Thanks to his help, the mother-son relationship mended over time. 

Mr Khalid’s ability to connect with his students stems from a genuine interest in understanding them. His singular focus on being a caring teacher is evident in their glowing testimonials and the three Caring Teacher Awards he proudly possesses, the first of which he won in 2019, just one year into his teaching career.

He sees his role as going beyond just imparting curriculum. Recognising that teenagers may face struggles that go unnoticed, Mr Khalid extends his support to the students at his school, some of whom come from low-income and broken families.

“Teachers are like second parents as we spend so much time with them,” he says. “We are the students’ role models and mentors, and we provide support way beyond just academics.”

Creating a trusting space

As a self-professed introvert, Mr Khalid admits that he began his teaching journey as a nervous novice, fresh after graduating with a joint degree in life sciences from the National University of Singapore and the University of North Carolina at Chapel Hill in the United States.

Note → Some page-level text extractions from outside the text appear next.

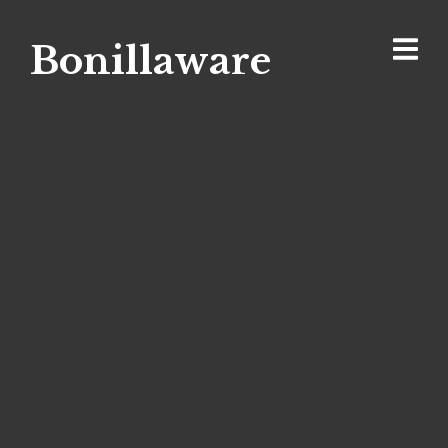
Bonillaware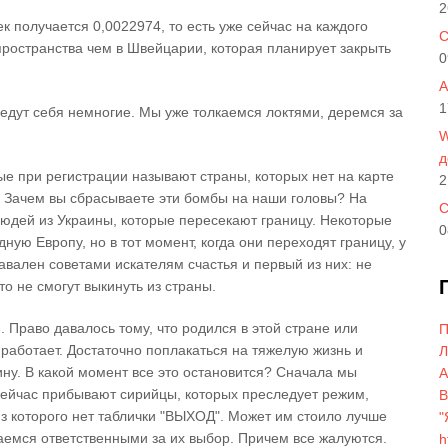
2
 получается 0,0022974, то есть уже сейчас на каждого
C
пространства чем в Швейцарии, которая планирует закрыть
0
A
1
дут себя немногие. Мы уже толкаемся локтями, деремся за
W
д
ые при регистрации называют страны, которых нет на карте
2
? Зачем вы сбрасываете эти бомбы на наши головы? На
С
юдей из Украины, которые пересекают границу. Некоторые
0
ную Европу, но в тот момент, когда они переходят границу, у
авален советами искателям счастья и первый из них: не
то не смогут выкинуть из страны.
 Право давалось тому, что родился в этой стране или
П
 работает. Достаточно поплакаться на тяжелую жизнь и
Л
ину. В какой момент все это остановится? Сначала мы
A
Сейчас прибывают сирийцы, которых преследует режим,
В
из которого нет таблички "ВЫХОД". Может им стоило лучше
"
аемся ответственными за их выбор. Причем все жалуются.
h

The recipient of the Ministry of Education (MOE) Teaching Scholarship recalls: “My first few classes as a trainee teacher were extremely nerve-racking. I would prepare for these classes days in advance and look through the material over and over. Every time I finished a lesson, I would be covered in perspiration.”

Witnessing the genuine passion of the teachers at school as well as the respect that students had for them eventually convinced him to press on.

With encouragement from his family, friends and colleagues, the pressure from teaching eased up over time. Now, Mr Khalid finds himself able to conduct lessons without worrying excessively about it and has made caring for students a priority. 

“I want to be recognised for being caring and for having an impact on students,” he shares. “Winning those three Caring Teacher Awards have been milestones in my career.” 

Mr Khalid’s commitment to creating an open and trusting space for students is reflected in his involvement in various aspects of their lives. Beyond the classroom, Mr Khalid volunteers in an after-school group for at-risk students. His multifaceted role extends to coaching badminton as well as a science talent programme, further solidifying the bonds he forms with students.

Recognising the importance of addressing students’ emotional needs alongside academic challenges, his journey has also led him to pursue formal training in counselling.

“Speaking to students and helping them with problems they may encounter has been really fulfilling,” says Mr Khalid, whose approach when speaking with students emphasises genuine conversations and an openness that fosters trust. “You can witness a direct impact on others.”

Finding a balance

The emotional toll of teaching, combined with the commitment to students’ well-being, can lead to compassion fatigue and burnout. 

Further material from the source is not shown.